Envoyer à un ami | Version à imprimer | Version en PDF

La parole !

par Mohamed Mebtoul

Rien de moins innocent et neutre que la prise de parole des personnes, productrice de significations diversifiées, évoquées par le sociologue Pierre Bourdieu dans son ouvrage «Ce que parler veut dire» (1982). L'écoute de la parole de l'Autre est pertinente. Elle permet d'élucider les échanges entre les gens et la façon dont ils appréhendent les situations quotidiennes dans leur vie sociale. La parole met en scène les rapports sociaux qui se cristallisent dans la société. La parole et la gestualité des personnes s'enrichissent et s'appuient mutuellement. Celles-ci révèlent souvent des échanges inégaux entre les uns et les autres. Ils se traduisent par des vérités établies de façon unilatérale, des impositions-injonctions, des violences symboliques et des impulsions autoritaires. La parole n'est pas indemne de théâtralisation. Elle exprime ainsi des postures d'ostentation, de prestige, de solidarité, de ressentiments et des justifications multiples face à telle ou telle situation. La parole est dévoilement des engagements-désengagements des personnes dans l'espace public. La parole peut se transformer en une arme symbolique pour affirmer et justifier son «droit». «Il m'a pris mon droit». Elle indique les rapports de pouvoir dans les différentes institutions «J'ai bien travaillé durant l'examen, mais le prof m'a saboté» ; ou encore : «En arrivant à la mairie, l'agent nous dit que le papier manque pour me donner la fiche familiale, m'obligeant face l'urgence d'aller lui acheter les feuilles pour arracher mon document. Je ne pouvais pas faire autrement».

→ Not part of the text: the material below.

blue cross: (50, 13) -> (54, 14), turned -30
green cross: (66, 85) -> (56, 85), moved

Elle peut signifier l'adoption d'une posture de résignation et d'indifférence dans des situations de flou organisationnel dans l'espace professionnel. Le désenchantement pratique et cognitif est privilégié. La parole s'interdit ici toute expression autonome. Elle se conforme à la façon de faire du «Nous» indifférencié. «Pourquoi, je vais me casser la tête, alors que la majorité ne fait et ne dit rien» ou encore : «Tu travailles ou tu ne travailles pas, c'est la même chose». Loin d'être uniquement une valeur d'usage indissociable du seul langage, la parole est mise en acte relationnel.

«Quand dire, c'est faire», selon le philosophe américain Austin (2024), est une approche pragmatique qui permet d'insister sur l'acte du discours. La parole déploie des normes pratiques qui permettent à la personne de s'inscrire dans l'action : «je prends mon temps. On n'a jamais tenu une réunion à l'heure» ou encore : «ne t'en fais pas ! Je connais ! Je vais te réparer rapidement ton chauffe-bain»

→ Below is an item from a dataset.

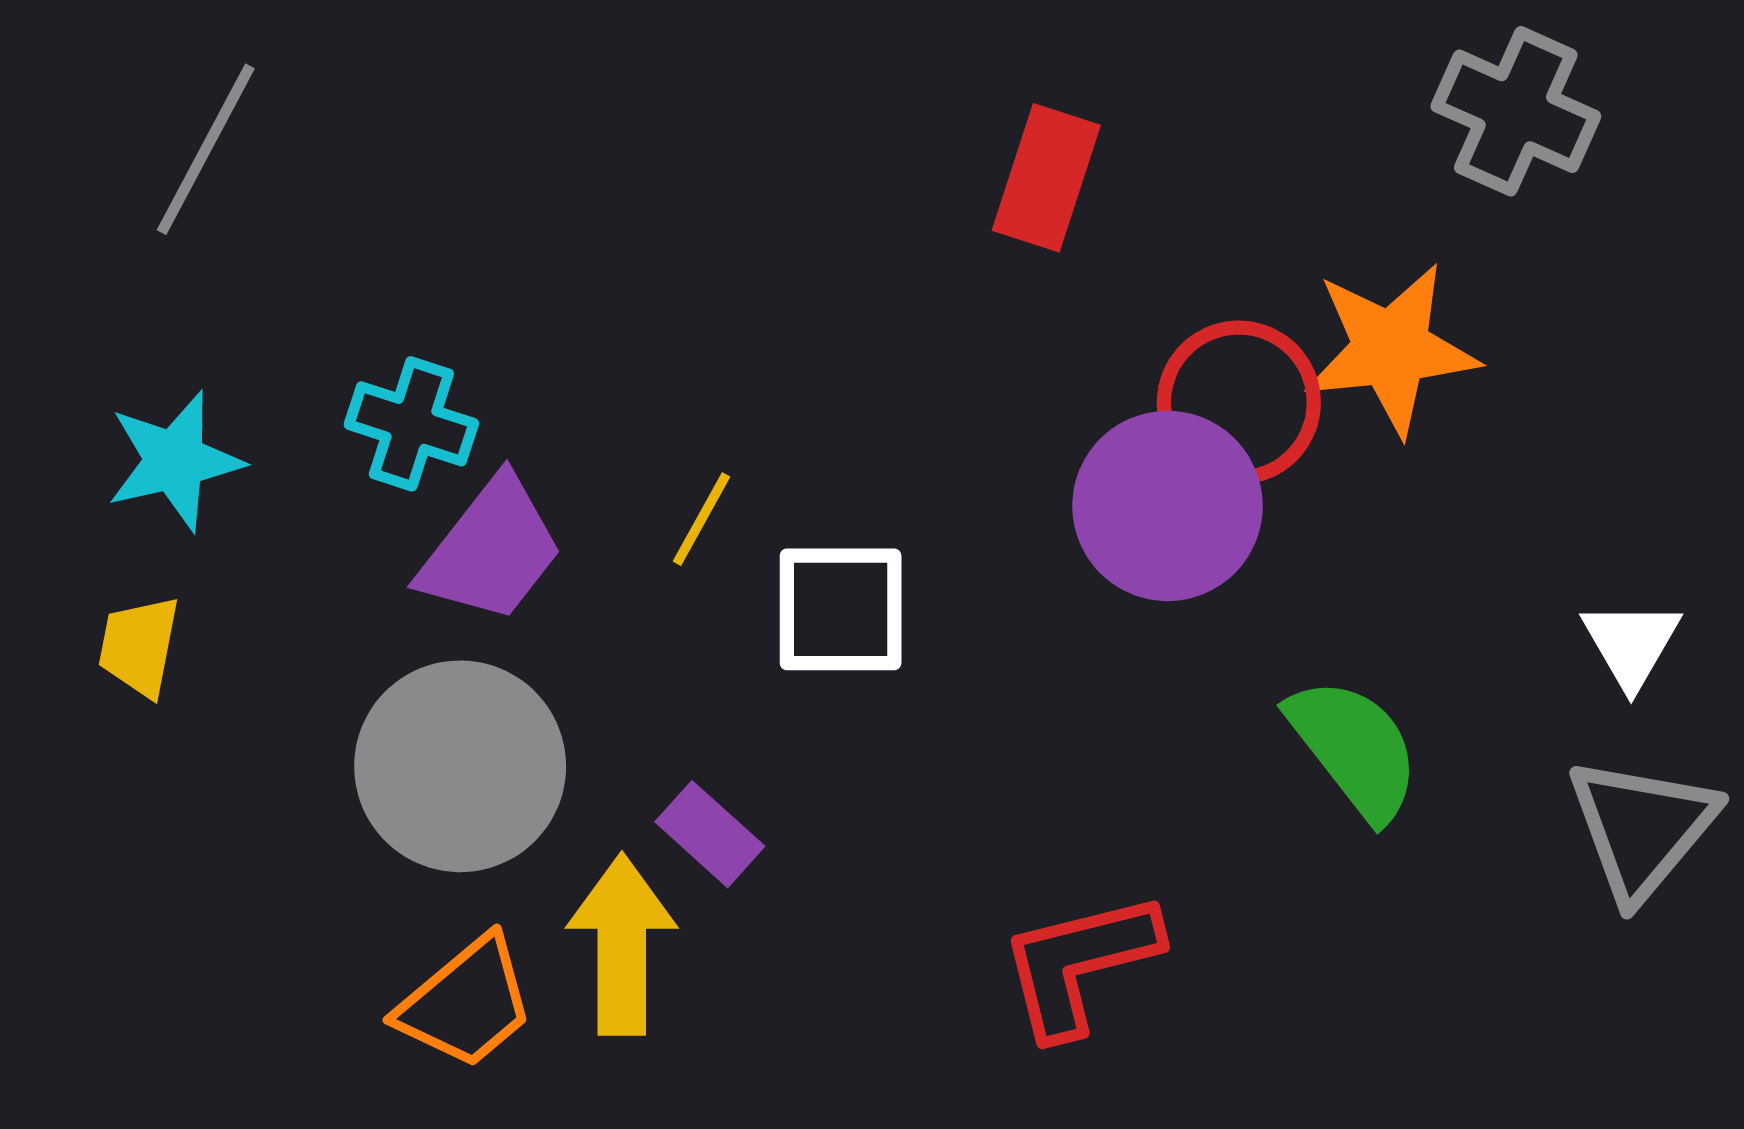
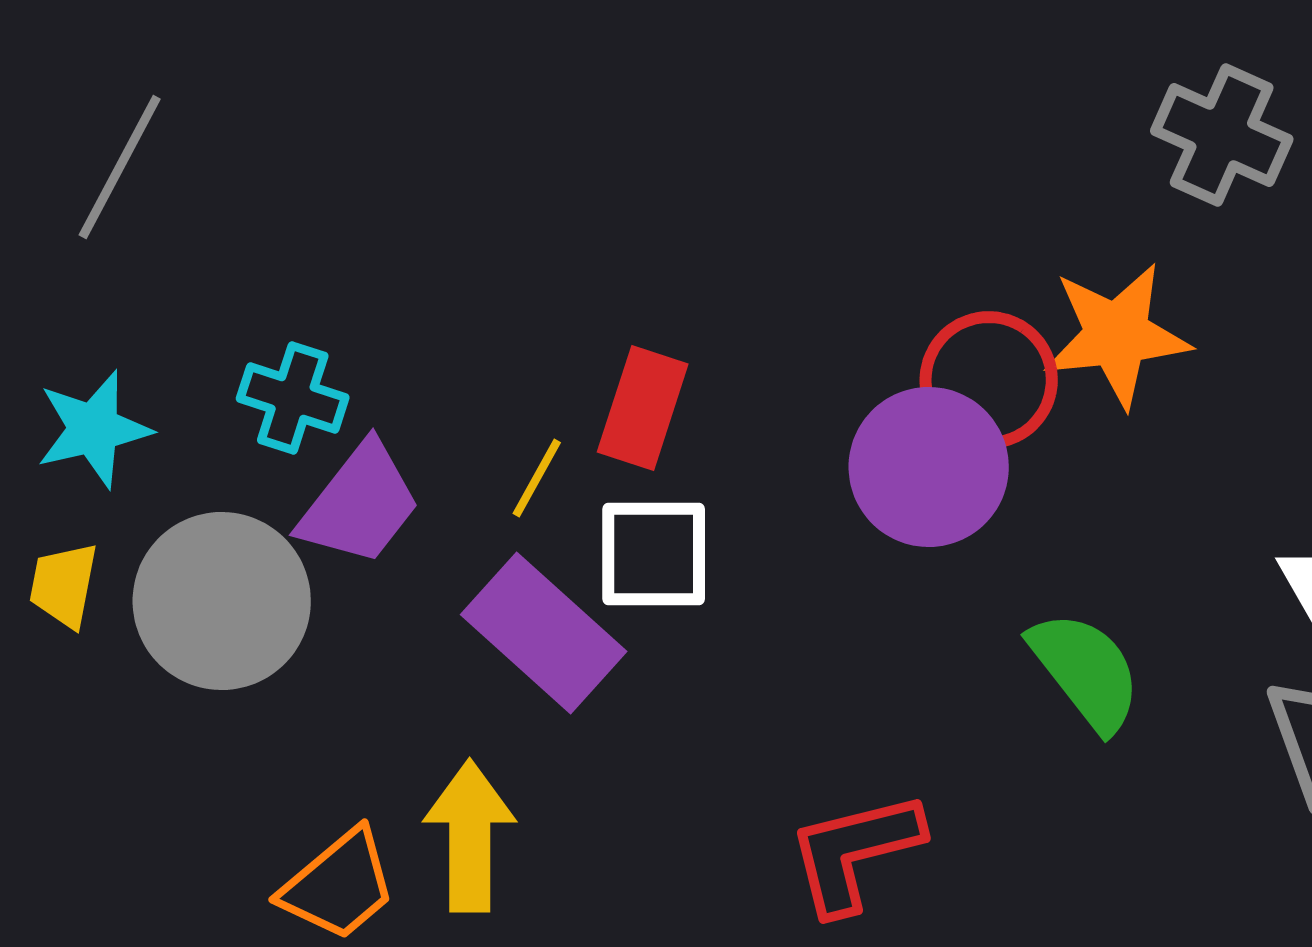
red rectangle: (1046, 178) -> (643, 408), moved
gray circle: (460, 766) -> (222, 601), moved
purple rectangle: (710, 834) -> (544, 633), moved, size x1.8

La parole de la personne est d'autant plus considérée et valorisée socialement en cas de réussite scolaire de son enfant. Si le sacrifice financier et relationnel des parents est indissociable du sens puissant et magique attribué au seul diplôme, il n'est pas indemne de prestige, de dignité et de distinction sociale au cœur du langage ordinaire des personnes. «Ma fille a eu seulement une moyenne de 17 au bac. Elle a pleuré en considérant qu'elle méritait mieux» ; ou encore : «J'ai investi mon temps, mon argent et mon énergie pour qu'il obtienne son bac ; c'est aussi ma réussite de mère face aux autres, où ma parole devient plus écoutée et plus digne». La fête réunissant le réseau familial et de voisinage, est bien de l'ordre de la sacralisation, au sens où elle s'impose de facto pour donner sens aux échanges sociaux, face au vide social et culturel. On comprend que la fête entre proches parents, représente le seul espace de convivialité et de rencontres, attribuant du sens à la parole des parents. Celle-ci devient plus audible et reconnue dans le quartier. «Le fils de X., notre voisin, est brillant. Bravo aux parents qui se sont endettés pour payer les cours privés». Les interactions téléphoniques indiquent les modulations sociales de la parole, toujours combinée à un corps social en mouvement. La personne dit calmement son impuissance à satisfaire un service demandé par son interlocuteur, en mobilisant le registre religieux : «Allah Ghalab !», élevant les mains au ciel pour appuyer ses dires. La parole peut traduire le conflit avec son interlocuteur. Celle-ci devient ici saccadée. Les mots se succèdent rapidement avec une répétition incessante : « écoute-moi bien».Le visage devient blême, crispé, rouge de colère. La main de la personne a du mal à maîtriser l'appareil téléphonique. Ce type d'interaction visible et violent, efface toute intimité du dire dans l'espace public.